MARRAKESH, Morocco — In what is likely his last appearance at a United Nations Framework Convention on Climate Change event, U.S. Secretary of State John Kerry had a simple message for world leaders, present and future: pay attention to the science on climate change. “Above all, consult with the scientists who have dedicated their entire lives to expanding our understanding of this challenge, and whose work will be in vain unless we sound the alarm loud enough for everyone to hear. No one has a right to make decisions that affect billions of people based on solely ideology or without proper input,” Kerry said here Wednesday at the 22nd session of the Conference of the Parties to the United Nations Framework Convention on Climate Change.
Kerry implored leaders, presumably including U.S. President-elect Donald Trump, a vocal climate change skeptic, to discuss the issue with presidents and other heads of state across the world who are responding to the threat. He also urged them to talk to business leaders, economists, military leaders, farmers, fisherman, the Pope and other faith leaders, activists, and young people, all of whom believe climate change to be a danger.
Kerry’s message was a clear call to Trump to think very carefully about what he is doing before he makes good on a number of climate change-related campaign promises. The Republican has pledged to pull the U.S. out of the Paris Agreement on climate change, which was a adopted by the UNFCCC last year and entered into force earlier this month.
With that milestone, the United States is bound to the accord for four years, making it more difficult, though perhaps not impossible, for Trump to pull out. Recent reports suggest the president-elect is considering withdrawing the United States from the UNFCCC altogether.
“While I can’t stand here and speculate about what policies our president-elect will pursue, I will tell you this: In the time that I have spent in public life, one of the things I have learned is that some issues look a little bit different when you’re actually in office compared to when you’re on the campaign trail,” Kerry said.
Many nations have made clear at COP22 that even if the U.S. abandons the agreement, their climate action will continue.
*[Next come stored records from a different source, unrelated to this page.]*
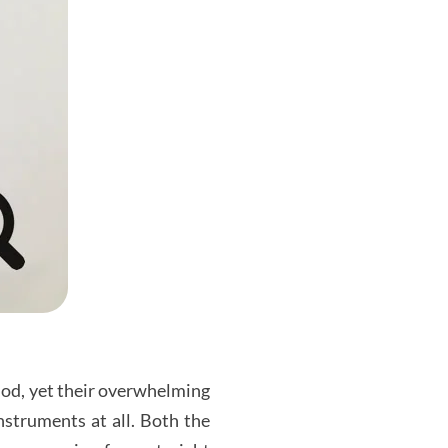
iod, yet their overwhelming
nstruments at all. Both the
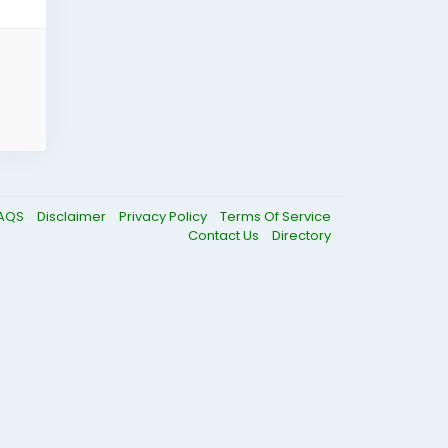
AQS
Disclaimer
Privacy Policy
Terms Of Service
Contact Us
Directory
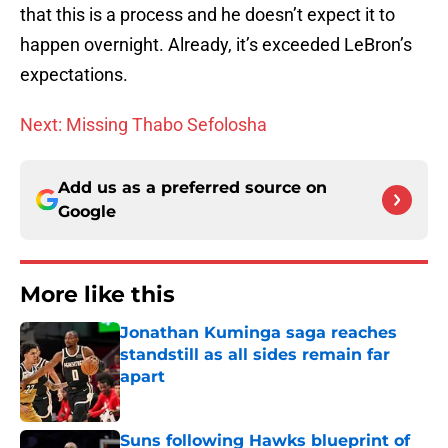
that this is a process and he doesn’t expect it to
happen overnight. Already, it’s exceeded LeBron’s
expectations.
Next: Missing Thabo Sefolosha
Add us as a preferred source on
Google
More like this
Jonathan Kuminga saga reaches
standstill as all sides remain far
apart
Published by on Invalid Date
Suns following Hawks blueprint of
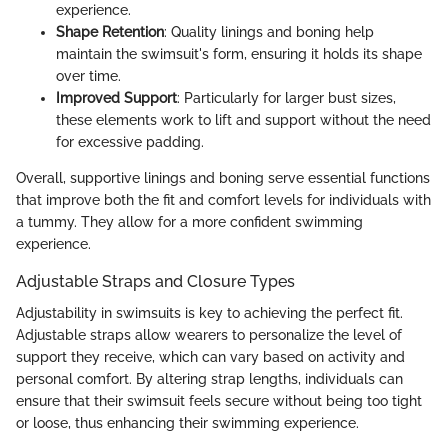
experience.
Shape Retention
: Quality linings and boning help
maintain the swimsuit's form, ensuring it holds its shape
over time.
Improved Support
: Particularly for larger bust sizes,
these elements work to lift and support without the need
for excessive padding.
Overall, supportive linings and boning serve essential functions
that improve both the fit and comfort levels for individuals with
a tummy. They allow for a more confident swimming
experience.
Adjustable Straps and Closure Types
Adjustability in swimsuits is key to achieving the perfect fit.
Adjustable straps allow wearers to personalize the level of
support they receive, which can vary based on activity and
personal comfort. By altering strap lengths, individuals can
ensure that their swimsuit feels secure without being too tight
or loose, thus enhancing their swimming experience.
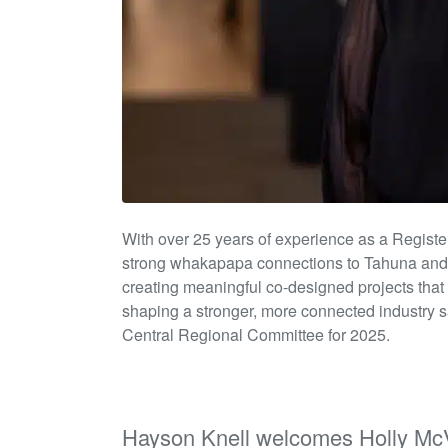
With over 25 years of experience as a Regist
strong whakapapa connections to
Tahuna
an
creating meaningful co-designed projects that
shaping a stronger, more connected industry 
Central Regional Committee for 2025.
Hayson Knell welcomes Holly McV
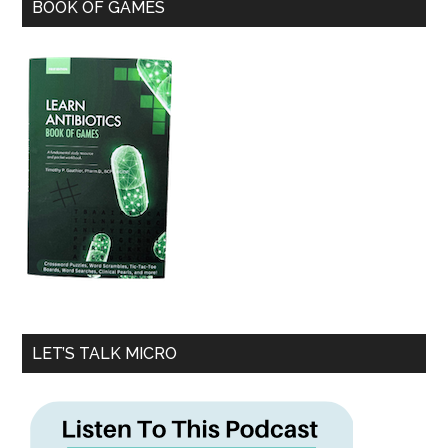
BOOK OF GAMES
LET’S TALK MICRO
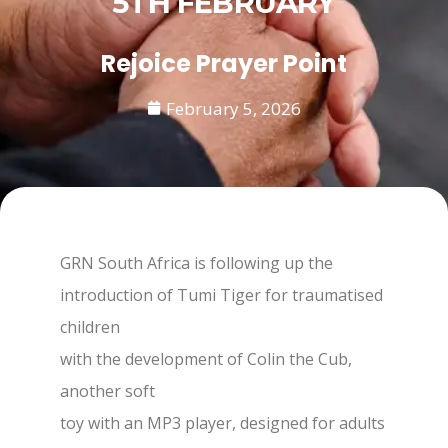
5TH FEBRUARY
Rejoice Prayer Point
February 5, 2026
GRN South Africa is following up the
introduction of Tumi Tiger for traumatised
children
with the development of Colin the Cub,
another soft
toy with an MP3 player, designed for adults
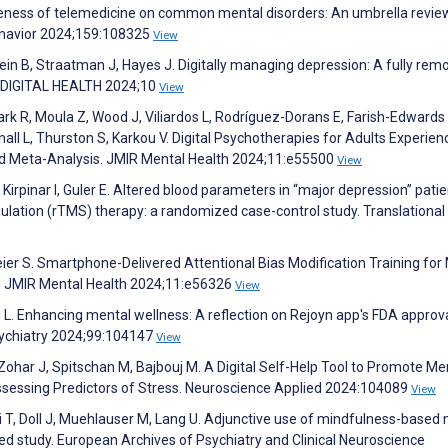
ctiveness of telemedicine on common mental disorders: An umbrella revi
havior 2024;159:108325
View
ein B, Straatman J, Hayes J. Digitally managing depression: A fully rem
l. DIGITAL HEALTH 2024;10
View
ark R, Moula Z, Wood J, Viliardos L, Rodríguez-Dorans E, Farish-Edwards 
ll L, Thurston S, Karkou V. Digital Psychotherapies for Adults Experien
 Meta-Analysis. JMIR Mental Health 2024;11:e55500
View
, Kirpinar I, Guler E. Altered blood parameters in “major depression” pati
mulation (rTMS) therapy: a randomized case-control study. Translational
eier S. Smartphone-Delivered Attentional Bias Modification Training for
. JMIR Mental Health 2024;11:e56326
View
 L. Enhancing mental wellness: A reflection on Rejoyn app's FDA approva
ychiatry 2024;99:104147
View
Zohar J, Spitschan M, Bajbouj M. A Digital Self-Help Tool to Promote Me
Assessing Predictors of Stress. Neuroscience Applied 2024:104089
View
ski T, Doll J, Muehlauser M, Lang U. Adjunctive use of mindfulness-based
led study. European Archives of Psychiatry and Clinical Neuroscience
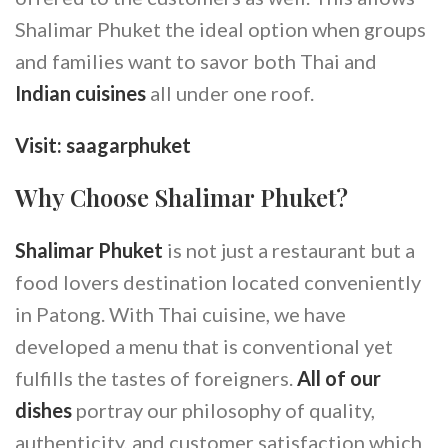
Shalimar Phuket the ideal option when groups
and families want to savor both Thai and
Indian cuisines
all under one roof.
Visit:
saagarphuket
Why Choose Shalimar Phuket?
Shalimar Phuket
is not just a restaurant but a
food lovers destination located conveniently
in Patong. With Thai cuisine, we have
developed a menu that is conventional yet
fulfills the tastes of foreigners.
All of our
dishes
portray our philosophy of quality,
authenticity, and customer satisfaction which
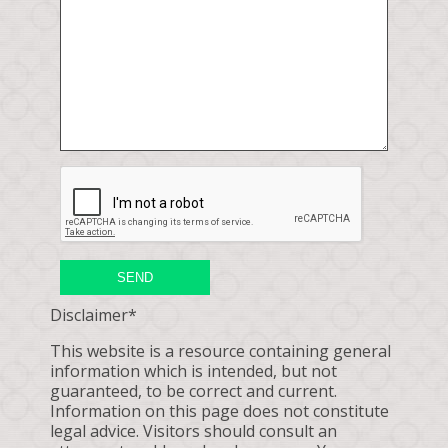
SEND
Disclaimer*
This website is a resource containing general
information which is intended, but not
guaranteed, to be correct and current.
Information on this page does not constitute
legal advice. Visitors should consult an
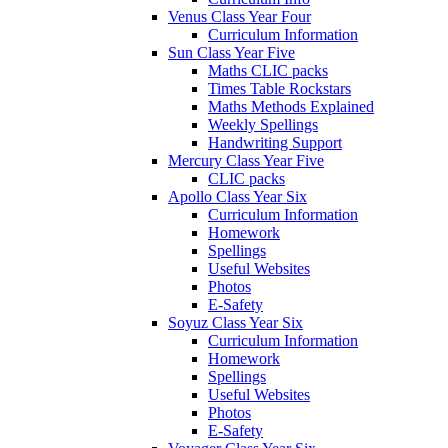
Venus Class Year Four
Curriculum Information
Sun Class Year Five
Maths CLIC packs
Times Table Rockstars
Maths Methods Explained
Weekly Spellings
Handwriting Support
Mercury Class Year Five
CLIC packs
Apollo Class Year Six
Curriculum Information
Homework
Spellings
Useful Websites
Photos
E-Safety
Soyuz Class Year Six
Curriculum Information
Homework
Spellings
Useful Websites
Photos
E-Safety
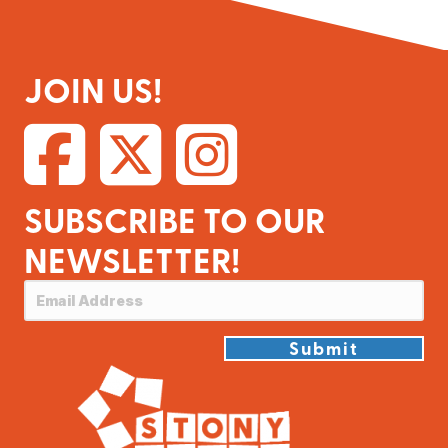
JOIN US!
SUBSCRIBE TO OUR
NEWSLETTER!
Submit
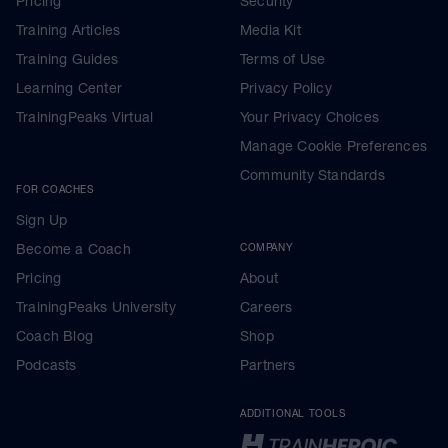
Pricing
Security
Training Articles
Media Kit
Training Guides
Terms of Use
Learning Center
Privacy Policy
TrainingPeaks Virtual
Your Privacy Choices
Manage Cookie Preferences
Community Standards
FOR COACHES
Sign Up
Become a Coach
COMPANY
Pricing
About
TrainingPeaks University
Careers
Coach Blog
Shop
Podcasts
Partners
ADDITIONAL TOOLS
China and France have stated intentions to take leadership roles in the absence of the U.S. China has also gone so far as to state specifically that it is not behind the “hoax” of climate change, as Trump has suggested in the past.
The Paris Agreement is the first international climate agreement to apply to both developed and developing nations. Under the agreement nations are to submit nationally determined climate action plans. The submission of the plans is legally required, but the pledges made in them are not. The agreement entered into force Nov. 4, shifting the focus of the UNFCCC to implementation.
Kerry called upon the nations of the UNFCCC to act quickly and build on the ambition of the Paris Agreement. “We know that we have not come to Marrakesh to bask in the glow of Paris. We’ve come here to move forward. In doing so, we cannot forget that the contributions we’ve each made thus far were never meant to be the ceiling. They’re a foundation on which we expect to build. And unless our nations voluntarily ratchet up our ambition, and unless we continue to put sustained pressure on one another to act wisely, we will have difficulty meeting the current mitigation needs, let alone holding temperature increases at 2 degrees warming, which science tells us is a tipping point,” he said.
The Paris Agreement sets a goal of limiting global temperature to 2 degrees Celsius, while trying to keep it below 1.5 degrees. However, the commitments nations have made in the Paris Agreement will not meet that goal. To address that issue the accord requires nations to submit new, more stringent, action plans every five years.
“If we fall short, it will be the single greatest instance in modern history of a generation in a time of crisis abdicating responsibility for the future. And it won’t just be a policy failure; because of the nature of this challenge, it will be a moral failure, a betrayal of devastating consequence,” Kerry said.